The boundary has two distinct parts: one in the north dividing the EEZs and continental shelf in the region extending from the Lord Howe Rise, past Lord Howe and Norfolk Islands to Three Kings Ridge; and the other in the south separating the EEZ and continental shelf between Macquarie Island (Australia) and Campbell and Auckland Islands (New Zealand). Three maps depicting these boundaries are annexed to the Treaty.

During negotiations, the issues relevant to the delimitation included the relative length of coastlines, the effect of islands, and the distances from relevant coastlines, as well as geomorphological factors such as natural prolongation and the legal and technical case for extensions of the continental shelf.

We intend presenting the Treaty promptly for scrutiny by the respective parliamentary committees on both sides of the Tasman, and hope to bring the Treaty into force as soon as possible, subject to passage of any necessary legislation.
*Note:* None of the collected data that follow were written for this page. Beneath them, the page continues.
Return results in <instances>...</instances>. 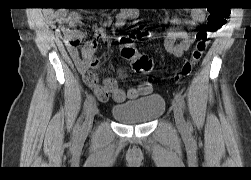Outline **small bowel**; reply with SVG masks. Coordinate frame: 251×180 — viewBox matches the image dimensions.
Wrapping results in <instances>:
<instances>
[{"label":"small bowel","mask_w":251,"mask_h":180,"mask_svg":"<svg viewBox=\"0 0 251 180\" xmlns=\"http://www.w3.org/2000/svg\"><path fill=\"white\" fill-rule=\"evenodd\" d=\"M51 16L55 24L61 28L68 52L82 74L85 83L93 90L100 101H107L112 97L115 102L122 103L127 99H137L151 94L152 85L148 82H143L137 87L123 89L119 86L117 79L109 77L101 84L96 73V70L100 67V63L95 56V52L99 38L105 33L104 30L98 29L96 37L84 44L82 53L80 54L79 46L86 37L85 33L78 28V25L83 20L82 15L77 12L62 9L52 12ZM138 16L139 11L134 7L122 9L116 16L115 25L122 27L127 21L136 20ZM204 20V11L200 8H195L191 12L190 19L183 20L174 17L171 23L174 26L181 24L196 26L203 23ZM64 23H66L67 26H64ZM191 44V36L185 30L173 27L166 32L164 47L165 50L174 57H182L190 48Z\"/></svg>","instance_id":"c3829d8e"}]
</instances>
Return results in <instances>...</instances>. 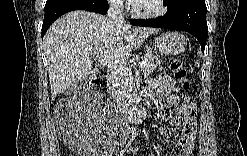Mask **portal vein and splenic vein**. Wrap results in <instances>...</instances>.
<instances>
[{"label": "portal vein and splenic vein", "instance_id": "obj_1", "mask_svg": "<svg viewBox=\"0 0 247 156\" xmlns=\"http://www.w3.org/2000/svg\"><path fill=\"white\" fill-rule=\"evenodd\" d=\"M98 61H99L100 65L108 68L111 72H113L115 74L132 76L131 70L125 65L118 64V63H112V62L107 61L105 59H99Z\"/></svg>", "mask_w": 247, "mask_h": 156}]
</instances>
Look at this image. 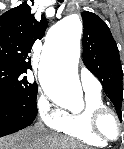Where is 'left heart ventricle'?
Instances as JSON below:
<instances>
[{
	"label": "left heart ventricle",
	"mask_w": 124,
	"mask_h": 149,
	"mask_svg": "<svg viewBox=\"0 0 124 149\" xmlns=\"http://www.w3.org/2000/svg\"><path fill=\"white\" fill-rule=\"evenodd\" d=\"M103 130L110 137H115L117 135V124L112 117H106L102 122Z\"/></svg>",
	"instance_id": "obj_1"
}]
</instances>
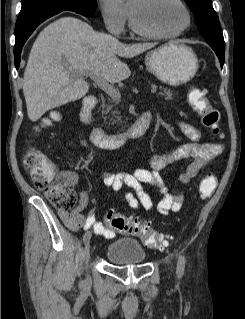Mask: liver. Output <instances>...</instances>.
<instances>
[{"label": "liver", "instance_id": "obj_1", "mask_svg": "<svg viewBox=\"0 0 245 319\" xmlns=\"http://www.w3.org/2000/svg\"><path fill=\"white\" fill-rule=\"evenodd\" d=\"M155 45L124 44L78 18L57 19L36 38L25 68L23 93L29 119L35 122L45 112L85 96L89 91L85 74L110 83L128 78L130 69L118 57L132 58Z\"/></svg>", "mask_w": 245, "mask_h": 319}]
</instances>
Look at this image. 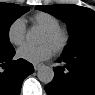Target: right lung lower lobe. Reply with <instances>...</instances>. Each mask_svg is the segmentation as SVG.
<instances>
[{
  "label": "right lung lower lobe",
  "mask_w": 95,
  "mask_h": 95,
  "mask_svg": "<svg viewBox=\"0 0 95 95\" xmlns=\"http://www.w3.org/2000/svg\"><path fill=\"white\" fill-rule=\"evenodd\" d=\"M14 55L15 50L0 55V95H19L23 80L34 71L24 59L13 61Z\"/></svg>",
  "instance_id": "1"
}]
</instances>
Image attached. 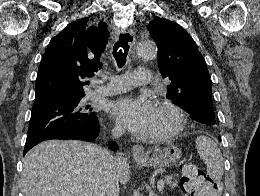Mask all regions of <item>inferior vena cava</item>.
Segmentation results:
<instances>
[{
  "mask_svg": "<svg viewBox=\"0 0 260 196\" xmlns=\"http://www.w3.org/2000/svg\"><path fill=\"white\" fill-rule=\"evenodd\" d=\"M122 132H115L114 136H121ZM119 158H114V156H104V162L107 164V176L105 184V196H119V184L116 174V164ZM103 196V194H100Z\"/></svg>",
  "mask_w": 260,
  "mask_h": 196,
  "instance_id": "obj_1",
  "label": "inferior vena cava"
}]
</instances>
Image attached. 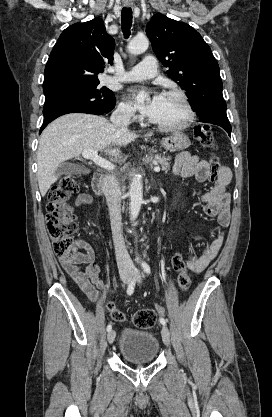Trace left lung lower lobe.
<instances>
[{
	"mask_svg": "<svg viewBox=\"0 0 272 417\" xmlns=\"http://www.w3.org/2000/svg\"><path fill=\"white\" fill-rule=\"evenodd\" d=\"M200 122H204V121L200 120ZM207 123H212V124H215V125H219V124H216L214 122H207ZM219 126L224 128L229 135L231 134V126L230 127H226V126H223V125H219Z\"/></svg>",
	"mask_w": 272,
	"mask_h": 417,
	"instance_id": "0a47b994",
	"label": "left lung lower lobe"
}]
</instances>
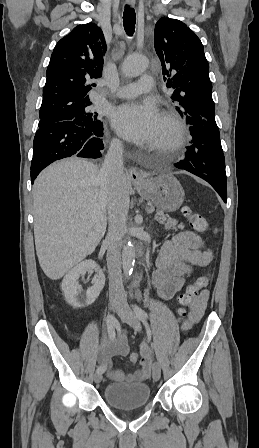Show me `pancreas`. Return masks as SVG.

In addition to our close cooperation and coordination in the field of oceans policy, we have agreed that both countries will be supportive of each other’s forthcoming submissions to the UN Commission on the Limits of the Continental Shelf on the outer limit of our continental shelves where they extend more than 200 nautical miles from the baselines. Australia will be lodging its submission towards the end of this year, while New Zealand is scheduled to do so in 2006.